About

I am currently Wieler Family Assistant Professor of Economics at Boston College in Chestnut Hill, MA, USA. My main field of study is empirical industrial organization. I earned my Ph.D. in economics from the University of Virginia in 2014. Before coming to Boston College, I was on the faculty at Penn State University.

curriculum vitae

research statement

Current Research

see research page for publications

Price Discrimination in International Airline Markets (September 2022)
accepted at Review of Economic Studies
(with Gaurab Aryal and Jonathan W. Williams)
Summary: We develop a model of inter-temporal and intra-temporal price discrimination by monopoly airlines to study the ability of different discriminatory pricing mechanisms to increase efficiency and the associated distributional implications. To estimate the model, we use unique data from international airline markets with flight-level variation in prices across time, cabins, and markets and information on passengers’ reasons for travel and time of purchase. We find that the current pricing practice yields approximately 77% of the first-best welfare. The source of this inefficiency arises primarily from private information about passenger valuations, not dynamic uncertainty about demand.

The Evolution of Market Power in the US Auto Industry (March 2023)
(with Paul Grieco and Ali Yurukoglu)
Revision requested from The Quarterly Journal of Economics
Summary: Markups in the U.S. automobile industry gradually decreased over the last 40 years, even though prices rose substantially. Consumer surplus rose dramatically mostly due to increases in production technology and product quality.

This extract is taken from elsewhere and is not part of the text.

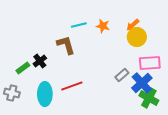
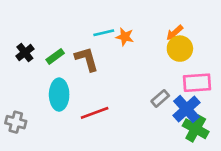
orange star: (103, 26) -> (125, 37), moved
black cross: (40, 61) -> (25, 53), moved
green rectangle: (23, 68) -> (55, 56), moved
cyan ellipse: (45, 94) -> (59, 95), moved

Inventory Management in Markets with Search Frictions (March 2023)
(with Fei Li, Can Tan, and Yiyi Zhou)
Revision requested at International Economic Review
Summary: Inventory management can explain price dispersion because intermediaries/retailers adjust prices to manage inventory. We propose an equilibrium search model and calibrate it to data from the used car industry. Price dispersion generated from inventory management represents roughly 5 to 45 percent of observed price dispersion. A half of a car dealer’s value at facilitating search/matching is due to inventory management.
slides

Conformant and Efficient Estimation of Discrete Choice Demand Models (June 2022)
(with Paul Grieco, Joris Pinkse, Stephan Sagl)
Summary: We propose a mixed-data likelihood estimator (MDLE) for a mixed logit demand system which makes use of product-level and consumer-level data while allowing for price endogeneity. The estimator is efficient compared to the GMM approach commonly used by applied researchers (e.g. Petrin, 2002; Berry, Levinsohn and Pakes, 2004). We show how to conduct inference on general functions of the model parameters, including elasticities. We benchmark our likelihood-based estimator to the GMM approach with a Monte Carlo exercise and find superior performance in finite samples.